Para capturar este conjunto de processos de precipitação indutores de cheias e inundações, foram analisados diferentes períodos de duração de precipitação cumulativa. No entanto, os resultados foram muito semelhantes, independentemente de se investigar alguns dias ou um mês inteiro, o que os levou a analisar a precipitação média máxima de 30 dias.
Conclui-se que 2023 registou um dos dois maiores eventos de precipitação desde que há registos e que a seca histórica e as cheias e inundações recentes agravaram a exposição e a vulnerabilidade das populações à gravidade dos impactos relacionados com estes fenómenos.
Os investigadores concluíram também que tanto o El Niño-Oscilação Sul quanto o Dipolo do Oceano Índico estão em fase positiva, fazem aumentar a probabilidade de chuvas fortes no Corno de África. Para a região específica analisada neste estudo não foi encontrada evidência da influência do El Niño-Oscilação Sul, mas sim um papel significativo influência do Dipolo do Oceano Índico.
Assim, na atual fase do Dipolo do Oceano Índico e nas atuais condições climáticas, espera-se que um evento esta magnitude ocorra a cada 5 anos de fases positivas do Dipolo. No geral, tendo em conta o comportamento recente positivo do Dipolo, o evento teria um período de retorno de 40 anos no clima atual, que foi aquecido em 1.2 °C.

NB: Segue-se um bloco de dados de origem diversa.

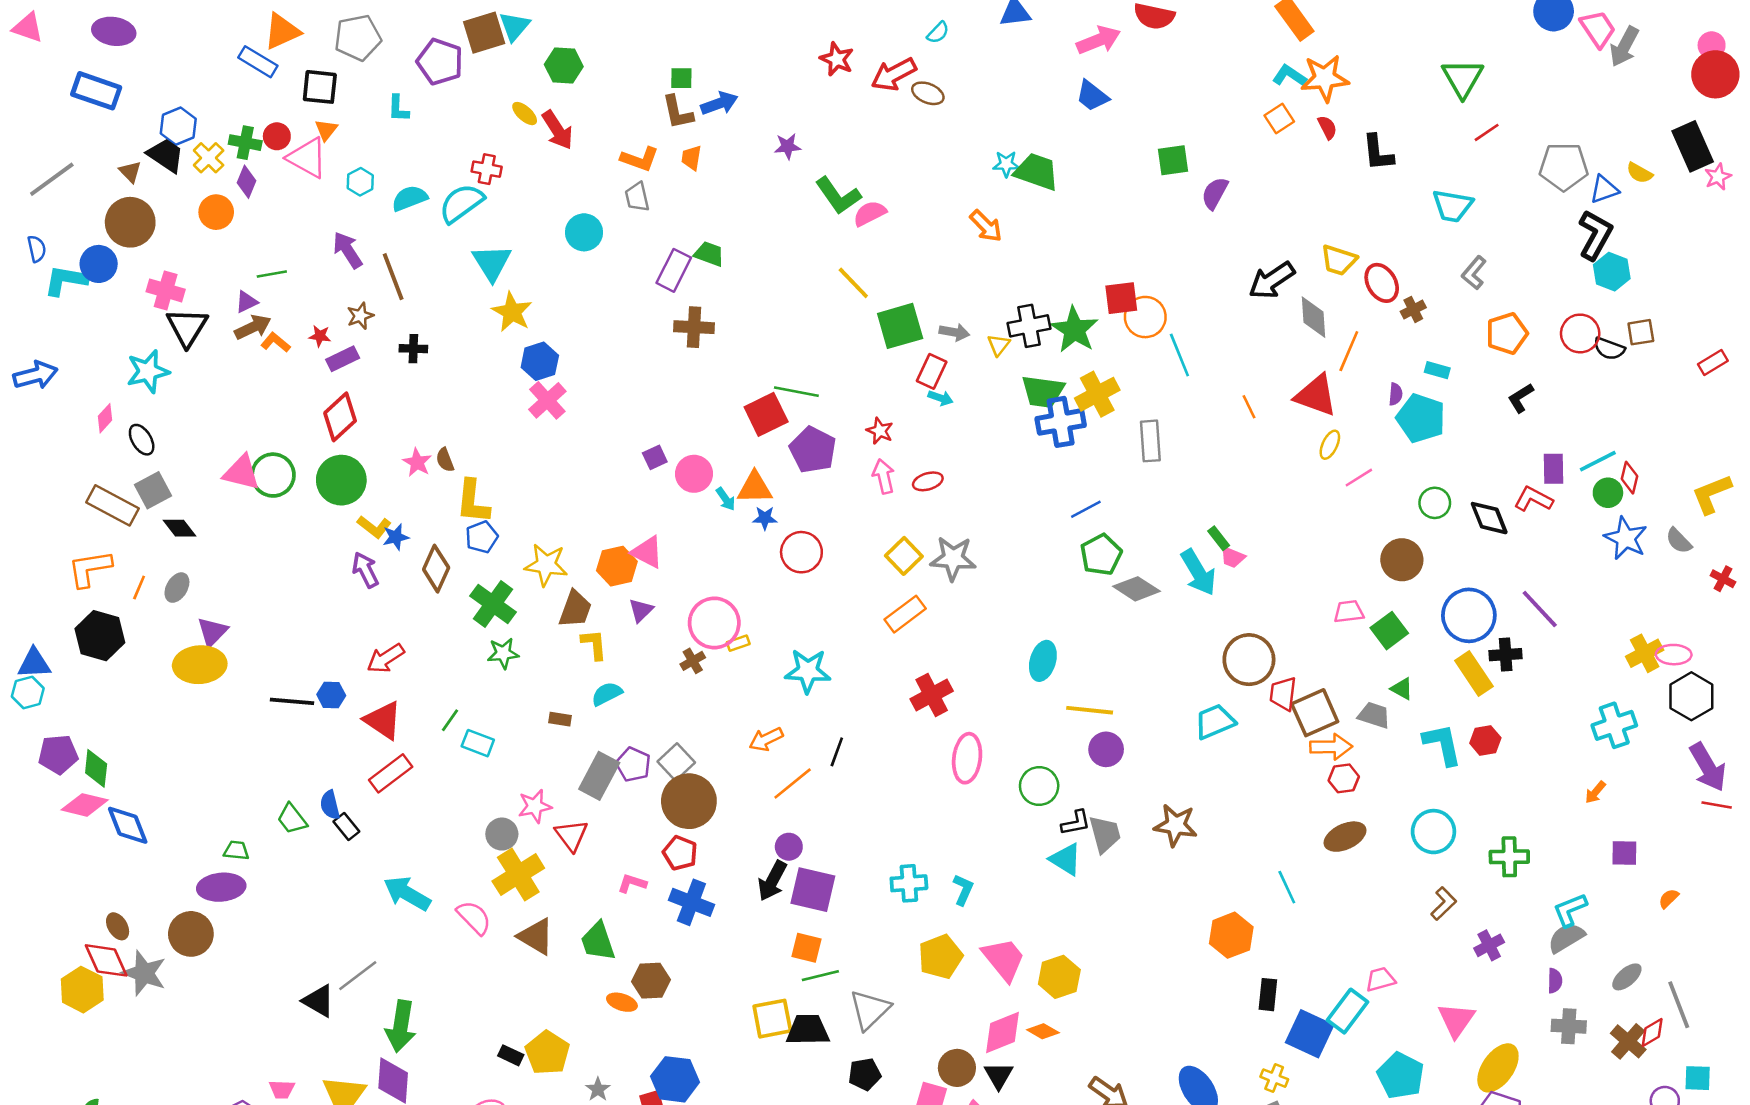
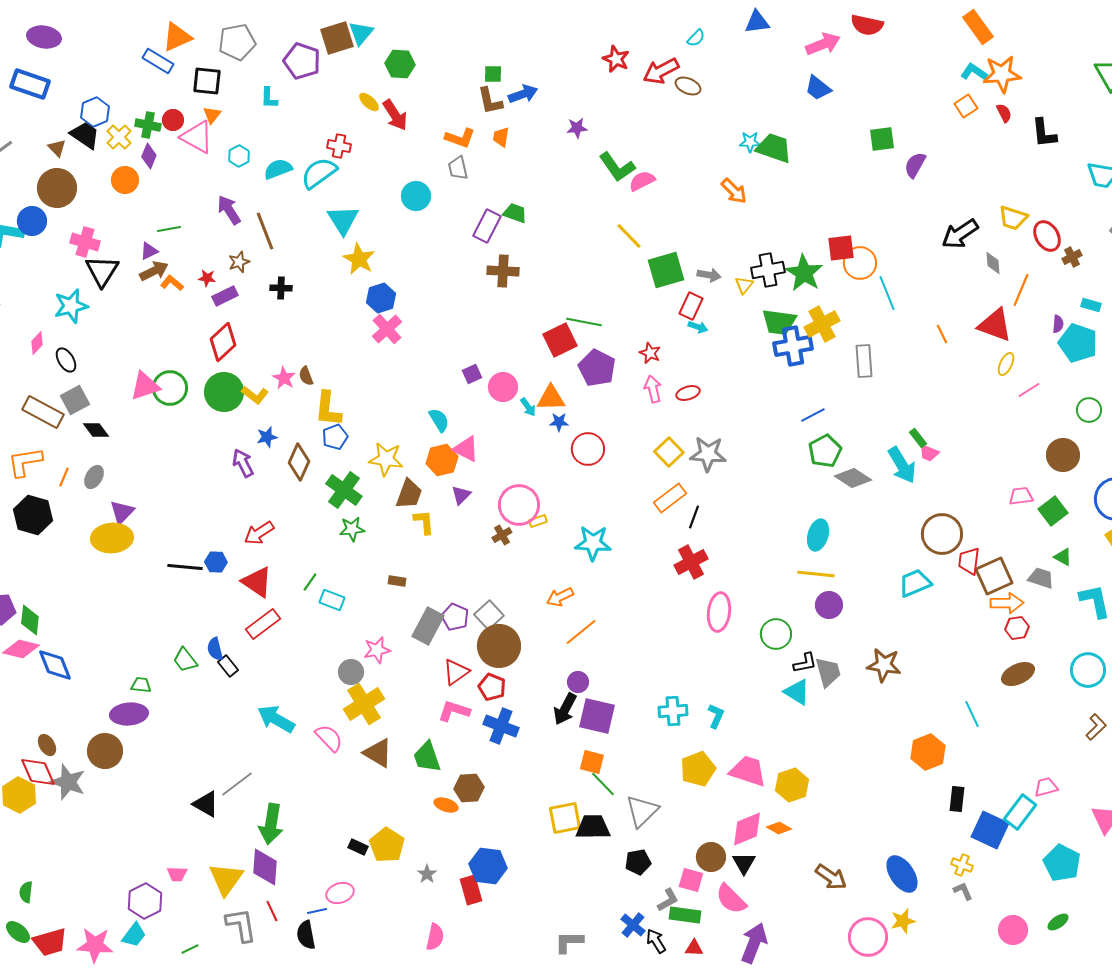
gray diamond: (1313, 317) -> (993, 263), size x0.7
pink triangle: (241, 473) -> (145, 386), turned -32
yellow L-shape: (374, 527) -> (255, 395), moved
cyan ellipse: (1043, 661) -> (818, 535), moved
cyan semicircle: (607, 694) -> (439, 420), moved, turned 85
black line: (837, 752) -> (694, 517), moved
red triangle: (571, 835) -> (456, 672), moved, turned 32
pink L-shape: (632, 883) -> (454, 711), size x1.4
pink trapezoid: (1004, 959) -> (748, 771), turned -33
green line: (820, 976) -> (603, 784), turned 60

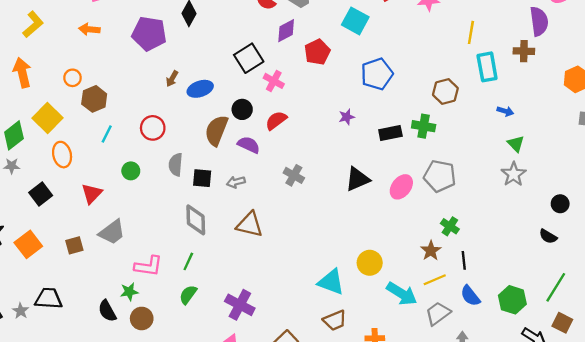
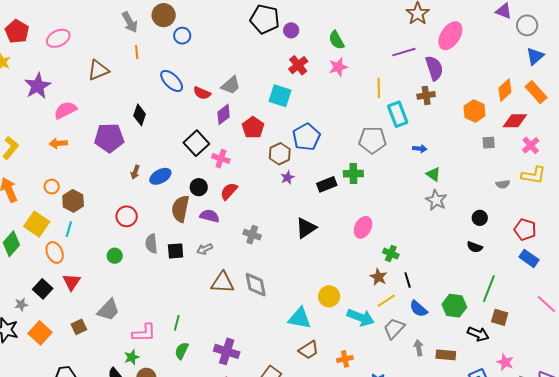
brown hexagon: (445, 91) -> (280, 154), moved
cyan line: (107, 134) -> (69, 229), moved
gray star: (12, 166) -> (21, 305), moved
gray pentagon: (440, 176) -> (372, 140), moved
pink ellipse: (401, 187) -> (363, 227), moved
red triangle: (92, 193) -> (71, 282), moved
gray diamond: (196, 220) -> (256, 285), moved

Devido ao efeito do Dipolo, a intensidade das chuvas na temporada de outubro a dezembro de 2023 foi cerca de duas vezes o que seria esperado num ano em que o Dipolo revelasse um comportamento neutro. Da mesma forma, devido ao aquecimento de 1.2 °C, a quantidade de precipitação também dobrou. Assim, as alterações climáticas e um Dipolo positivo contribuíram de igual forma para magnitude do evento.
Os investigadores explicam ainda que o uso e ocupação do solo, a gestão insustentável da terra face à rápida urbanização, bem como os desafios sistémicos na implementação de ações de alerta precoce em comunidades vulneráveis aumentou a exposição a nível comunitário a eventos de precipitação extrema e a cheias e inundações subsequentes.
Referência da noticia:Kimutai, J., Barnes, C, Zachariah, M. et. al. Compounding natural hazards and high vulnerability led to severe impacts from Horn of Africa flooding exacerbated by climate change and Indian Ocean Dipole. 2023.